AboutWine: the AI sommelier

Here’s where we’ll be upfront about our own app. AboutWine was built to answer the question the other apps don’t: out of everything in front of me right now, which bottle is best for me?

You point your camera at a whole restaurant wine list, a shop shelf, or a single label. Instead of scanning bottles one at a time, it reads the entire list at once and ranks the options for your personal taste, your budget, and the meal you’re having. And it shows the reasoning, not just a score, so you learn something each time. Ordering steak? It’ll explain why a particular bottle works, the same way our steak pairing guide would.

The model learns what you like. Tell it you lean toward lighter, savory reds and it stops pushing big fruit bombs at you. There’s no marketplace and no ads, so nothing in the ranking is paid placement, the pick is just the best one for you. The core features are free at launch, and you can grab early access on the AboutWine home page.

The honest trade-off: it’s newer, so it doesn’t have a decade of community reviews behind every single bottle the way Vivino does. If you want raw crowd data on an obscure label, the big database still wins there.

So which should you download?

Most wine drinkers end up using two:

  • One app to choose the bottle (AboutWine if you want a pick tailored to your taste, Vivino if you want crowd scores).
  • One app to check the bottle (Wine-Searcher for price, CellarTracker if you’re storing it).

If you only install one and you mostly drink out or shop at the store, go with the app that ranks what’s actually in front of you and explains why. That moment, standing in front of a list with no idea what’s good, is where a real recommendation beats a number. Curious how it does it? Start on the AboutWine home page and join the waitlist.

Frequently asked questions

What is the best wine app for beginners?

For beginners, an app that explains its picks beats one that only shows a score.
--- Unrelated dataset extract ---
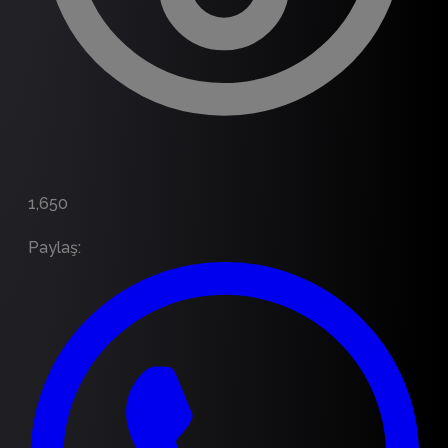
1,650
Paylaş
:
AboutWine ranks bottles for your taste and tells you why. Vivino is a solid second choice thanks to its huge database of community ratings and label scans.

Is Vivino free to use?

Yes, Vivino is free to download and scan labels. It makes money through its built-in marketplace, so many ratings sit next to a "buy now" button. The core scanning and rating features don't cost anything to use.
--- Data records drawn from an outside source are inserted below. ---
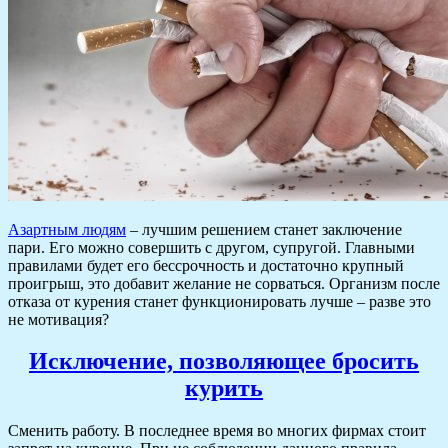
Азартным людям
– лучшим решением станет заключение
пари. Его можно совершить с другом, супругой. Главными
правилами будет его бессрочность и достаточно крупный
проигрыш, это добавит желание не сорваться. Организм после
отказа от курения станет функционировать лучше – разве это
не мотивация?
Исключение, позволяющее бросить
курить
Сменить работу. В последнее время во многих фирмах стоит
Which wine app is best for collectors?

CellarTracker is the standard for serious collectors. It tracks bottles by vintage, location, and drinking window, and pulls in tasting notes from a large community. It's built for managing a cellar, not for casual restaurant picks.

What app shows the cheapest price for a wine?

Wine-Searcher is the go-to for price comparison. It indexes thousands of retailers worldwide so you can find the lowest price and check whether a bottle is fairly priced before you buy it.